A single-seat, single-engine, all-metal cantilever monoplane fighter with an enclosed cockpit and a retractable landing gear system. It was designed by the design office of Grumman Aircraft Engineering Corporation under the direction of Leroy Grumman and William Schwendler. A prototype of the XF6F-1 fighter made its first flight on 26 July 1942. In October 1942, the first production version, F6F-3, was launched.

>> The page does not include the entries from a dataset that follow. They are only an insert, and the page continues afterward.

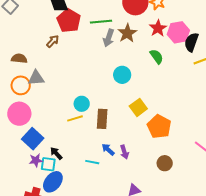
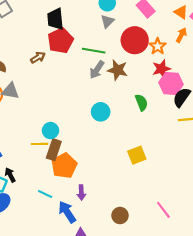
red star: (158, 28) -> (161, 69), moved
brown star: (127, 33) -> (118, 70), turned 30
yellow square: (138, 107) -> (137, 155), moved
brown rectangle: (102, 119) -> (54, 150), moved
orange pentagon: (159, 127) -> (64, 166), moved
blue arrow: (108, 149) -> (67, 212), moved, size x1.5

The aircraft was equipped with a 2,000 hp Pratt & Whitney R-2800-10 Double Wasp double-row, eighteen-cylinder, radial air-cooled engine and a Hamilton Standard three-bladed propeller. Its armament consisted of six 12.7 mm Colt-Browning M2.5 machine guns, with 400 rounds each, located in the wings. Bomb racks under the fuselage and under the wings could carry up to three bombs weighing up to 1,000 lb (454 kg), six 127 mm HVARs, or two 298 mm Tiny Tim anti-ship unguided rockets. An external fuel tank could be mounted under the central bomb rack.
The aircraft was equipped with an arresting hook, and the wing panels could be folded up over themselves.
The F6F-3 entered service with the USN in January 1943, and later, in July of the same year, the planes began to be delivered to Great Britain under the Lend-Lease Act. In the British FAA, the aircraft initially received the designation of Grumman Gannet Mk.I, but it was later changed to the Hellcat F Mk.I.
Beginning in December 1943, Hellcats included in the Royal Navy's aviation force were assigned to accompany convoys across the Atlantic Ocean. In March 1944, units equipped with these aircraft participated in raids on the anchorage of the German battleship Tirpitz in Norway. From June 1944 on, British Hellcats fought in the Mediterranean theater and near the beaches of Normandy. They were launched in large numbers from the aircraft carriers of the British Pacific Fleet in the Far East. British seaplane pilots on Hellcat fighters won a combined total of 52 victories.
A total of 1,320 Hellcat fighters were delivered to Great Britain and withdrawn from service in August 1946.